Given records:
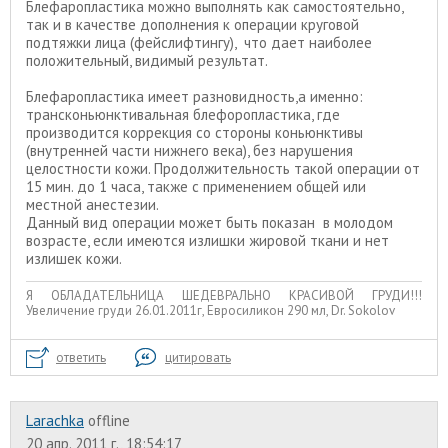
Блефаропластика можно выполнять как самостоятельно,
так и в качестве дополнения к операции круговой
подтяжки лица (фейслифтингу), что дает наиболее
положительный, видимый результат.
Блефаропластика имеет разновидность,а именно:
трансконьюнктивальная блефоропластика, где
производится коррекция со стороны коньюнктивы
(внутренней части нижнего века), без нарушения
целостности кожи. Продолжительность такой операции от
15 мин. до 1 часа, также с применением общей или
местной анестезии.
Данный вид операции может быть показан в молодом
возрасте, если имеются излишки жировой ткани и нет
излишек кожи.
Я ОБЛАДАТЕЛЬНИЦА ШЕДЕВРАЛЬНО КРАСИВОЙ ГРУДИ!!!
Увеличение груди 26.01.2011г, Евросиликон 290 мл, Dr. Sokolov
ответить
цитировать
Larachka
offline
20 апр. 2011 г., 18:54:17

Exercise instructions:
Respond with the exact lines running from the one that contains "Я ОБЛАДАТЕЛЬНИЦА ШЕДЕВРАЛЬНО" through the last line of the data above, and no other lines.

Completed exercise:
Я ОБЛАДАТЕЛЬНИЦА ШЕДЕВРАЛЬНО КРАСИВОЙ ГРУДИ!!!
Увеличение груди 26.01.2011г, Евросиликон 290 мл, Dr. Sokolov
ответить
цитировать
Larachka
offline
20 апр. 2011 г., 18:54:17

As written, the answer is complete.